Nach der Rechtsprechung wird bezüglich der Einschränkungen nach dem Grad einer Behinderung (GdB) wie folgt typologisch differenziert:

 

10 - 30 %                            behindert/chronisch krank

30 - 50 %                            ggf. Gleichstellung durch Arbeitsagentur

ab 50 %                              Anerkennung als schwerbehinderter Mensch

ab 50 %                              älter als 55, arbeitslos schwerstbehindert

 

Je nach dem, in welche Kategorie man fällt, haben Arbeitnehmer und Arbeitgeber unterschiedliche Rechte und Pflichten.

 

Bislang war es in Deutschland so, dass derjenige, bei dem eine Behinderung von weniger als 30 % festgestellt worden ist, wenig Rechte nach SGB II oder IX hatte. Der Arbeitgeber musste für diesen Personenkreis keine besonderen Maßnahmen treffen.

 

Im Antidiskriminierungsgesetz (AGG) vom 18.08.2006 ist seit einigen Jahren geregelt, dass Behinderte nicht diskriminiert werden dürfen. Hier muss der Arbeitnehmer keinen GdB von 50 oder mehr haben, es reichen auch Prozentsätze darunter. Wesentlich ist, dass der Betreffende chronisch krank (länger als 6 Monate) ist.

 

Bei allen Behinderten bzw.

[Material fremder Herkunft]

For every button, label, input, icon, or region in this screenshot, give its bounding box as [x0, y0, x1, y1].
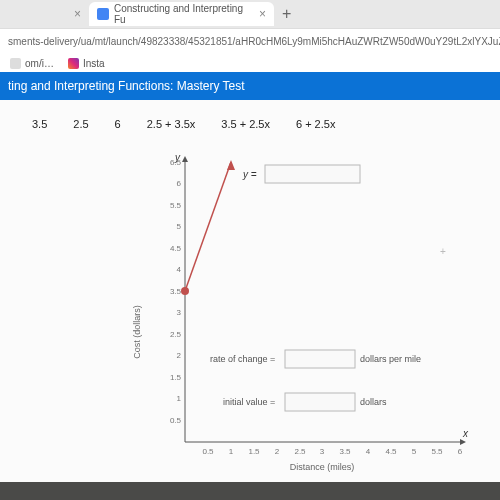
svg-text:5.5: 5.5 [170, 201, 182, 210]
svg-text:5.5: 5.5 [431, 447, 443, 456]
svg-text:4.5: 4.5 [170, 244, 182, 253]
svg-text:3: 3 [177, 308, 182, 317]
browser-tab-active[interactable]: Constructing and Interpreting Fu × [89, 2, 274, 26]
y-axis-arrow-icon [182, 156, 188, 162]
svg-text:4: 4 [177, 265, 182, 274]
svg-text:1: 1 [229, 447, 234, 456]
bookmark-label: om/i… [25, 58, 54, 69]
answer-options: 3.5 2.5 6 2.5 + 3.5x 3.5 + 2.5x 6 + 2.5x [0, 110, 500, 130]
svg-text:4: 4 [366, 447, 371, 456]
x-axis-arrow-icon [460, 439, 466, 445]
initial-value-label: initial value = [223, 397, 275, 407]
bookmark-item[interactable]: om/i… [10, 58, 54, 69]
content-area: 3.5 2.5 6 2.5 + 3.5x 3.5 + 2.5x 6 + 2.5x… [0, 100, 500, 482]
chart-line [185, 162, 231, 291]
option-6[interactable]: 6 + 2.5x [296, 118, 335, 130]
svg-text:5: 5 [177, 222, 182, 231]
svg-text:3.5: 3.5 [170, 287, 182, 296]
x-variable-label: x [462, 428, 469, 439]
svg-text:3: 3 [320, 447, 325, 456]
svg-text:2: 2 [275, 447, 280, 456]
svg-text:6: 6 [458, 447, 463, 456]
page-title: ting and Interpreting Functions: Mastery… [8, 79, 245, 93]
bookmark-item[interactable]: Insta [68, 58, 105, 69]
new-tab-icon[interactable]: + [282, 5, 291, 23]
svg-text:5: 5 [412, 447, 417, 456]
option-1[interactable]: 3.5 [32, 118, 47, 130]
svg-text:4.5: 4.5 [385, 447, 397, 456]
bookmark-icon [10, 58, 21, 69]
initial-unit-label: dollars [360, 397, 387, 407]
page-title-bar: ting and Interpreting Functions: Mastery… [0, 72, 500, 100]
line-arrow-icon [227, 160, 235, 170]
plus-mark-icon: + [440, 246, 446, 257]
chart-svg: Cost (dollars) y x 6.5 6 [130, 152, 470, 482]
svg-text:6.5: 6.5 [170, 158, 182, 167]
svg-text:2.5: 2.5 [294, 447, 306, 456]
favicon-icon [97, 8, 109, 20]
option-4[interactable]: 2.5 + 3.5x [147, 118, 196, 130]
svg-text:1.5: 1.5 [170, 373, 182, 382]
svg-text:1.5: 1.5 [248, 447, 260, 456]
y-ticks: 6.5 6 5.5 5 4.5 4 3.5 3 2.5 2 1.5 1 0.5 [170, 158, 182, 425]
y-axis-label: Cost (dollars) [132, 305, 142, 359]
svg-text:0.5: 0.5 [202, 447, 214, 456]
svg-text:0.5: 0.5 [170, 416, 182, 425]
option-2[interactable]: 2.5 [73, 118, 88, 130]
rate-of-change-input[interactable] [285, 350, 355, 368]
option-5[interactable]: 3.5 + 2.5x [221, 118, 270, 130]
initial-value-input[interactable] [285, 393, 355, 411]
svg-text:2.5: 2.5 [170, 330, 182, 339]
url-text: sments-delivery/ua/mt/launch/49823338/45… [0, 36, 500, 47]
data-point [181, 287, 189, 295]
close-icon[interactable]: × [74, 7, 81, 21]
tab-close-icon[interactable]: × [259, 7, 266, 21]
tab-bar: × Constructing and Interpreting Fu × + [0, 0, 500, 28]
x-ticks: 0.5 1 1.5 2 2.5 3 3.5 4 4.5 5 5.5 6 [202, 447, 462, 456]
instagram-icon [68, 58, 79, 69]
y-equals-label: y = [242, 169, 257, 180]
rate-of-change-label: rate of change = [210, 354, 275, 364]
tab-title: Constructing and Interpreting Fu [114, 3, 250, 25]
option-3[interactable]: 6 [115, 118, 121, 130]
svg-text:1: 1 [177, 394, 182, 403]
bookmarks-bar: om/i… Insta [0, 54, 500, 72]
svg-text:2: 2 [177, 351, 182, 360]
url-bar[interactable]: sments-delivery/ua/mt/launch/49823338/45… [0, 28, 500, 54]
y-equals-input[interactable] [265, 165, 360, 183]
chart-container: Cost (dollars) y x 6.5 6 [130, 152, 500, 482]
svg-text:3.5: 3.5 [339, 447, 351, 456]
x-axis-label: Distance (miles) [290, 462, 355, 472]
rate-unit-label: dollars per mile [360, 354, 421, 364]
svg-text:6: 6 [177, 179, 182, 188]
bookmark-label: Insta [83, 58, 105, 69]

Schwerbehinderten sind Kündigungen oder sonstige Maßnahmen des Arbeitgebers besonders auf ihre Rechtswirksamkeit hin zu prüfen. Die Rechte dieser Arbeitnehmer richten sich hier entweder nach dem AGG oder nach dem Schwerbehindertenrecht (§§ 85 ff. SGB IX).

 

Das Bundesarbeitsgericht - 6 AZR 190/12 - hat jetzt mit Urteil vom 19.12.2013 entschieden, dass die Kündigung wegen einer HIV-Infektion gegen das AGG verstoßen kann. Dem Kläger war während der ersten 6 Monate des Arbeitsverhältnisses gekündigt worden. Während dieser sog. Wartezeit besteht im Regelfall gar kein Kündigungsschutz gem. § 1 Abs. 1 KSchG. Allerdings darf während dieser 6 Monate auch niemand diskriminiert werden.

 

Das BAG sah in der Kündigung des HIV-Erkrankten eine unzulässige Diskriminierung, weil die Erkrankung symptomlos war. Hätte der Mitarbeiter wesentliche Fehlzeiten aufgewiesen, wäre die Kündigung unter Umständen gerechtfertigt gewesen.

 

Dies führt dazu, dass es auf den Begriff der Schwerbehinderung nicht immer ankommt. Auch chronisch Kranke werden also durch die Rechtsordnung in gewisser Weise im Bestand ihres Arbeitsverhältnisses geschützt.